I don't have the reputation to add a comment, so here's what I wanted to say: I seem to have the same problem, both with GRU and LSTM. The problem seems to vanish when I use GlobalMaxPooling1D instead. I feel it is a problem caused by the underlying implementation of Masking, but I don't know anything about the low-level Keras API to comment on that.

xhlulu
  • 11
  • 1
  • Maybe you can share your use case for GRU/LSTM. I thought they should work. But I only tried the simple code used in that tutorial (with code snippet i pasted in my Q as well). – kawingkelvin Nov 01 '19 at 17:08
0

This is because of the implementation of GlobalAveragePooling1D when input_mask is not None needs to specify the timestep dimension. So if you try to remove mask_zero = True in the Embedding layer, you can build the model successfully.

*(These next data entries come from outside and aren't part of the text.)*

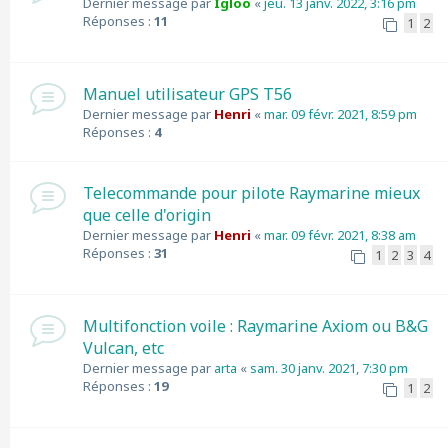
Dernier message par
Igloo
«
jeu. 13 janv. 2022, 3:16 pm
Réponses :
11
1
2
Manuel utilisateur GPS T56
Dernier message par
Henri
«
mar. 09 févr. 2021, 8:59 pm
Réponses :
4
Telecommande pour pilote Raymarine mieux
que celle d'origin
Dernier message par
Henri
«
mar. 09 févr. 2021, 8:38 am
Réponses :
31
1
2
3
4
Multifonction voile : Raymarine Axiom ou B&G
Vulcan, etc
Dernier message par
arta
«
sam. 30 janv. 2021, 7:30 pm
Réponses :
19
1
2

Looking into the source code of GlobalAveragePooling1D, we can see that:

  def call(self, inputs, mask=None):
    steps_axis = 1 if self.data_format == 'channels_last' else 2
    if mask is not None:
      mask = math_ops.cast(mask, backend.floatx())
      input_shape = inputs.shape.as_list()
      broadcast_shape = [-1, input_shape[steps_axis], 1]
      mask = array_ops.reshape(mask, broadcast_shape)
      inputs *= mask
      return backend.sum(inputs, axis=steps_axis) / math_ops.reduce_sum(
          mask, axis=steps_axis)
    else:
      return backend.mean(inputs, axis=steps_axis)

so if mask is not None (in your example, the mask is the mask generated by the Embedding layer because you set mask_zero=True), the broadcast_shape would be [-1, None, 1], and the None cause error in reshape(mask, broadcast_shape). So I think the only solution is to specify the timestep (sequence length) as input shape.

MachineLearner
  • 413
  • 5
  • 10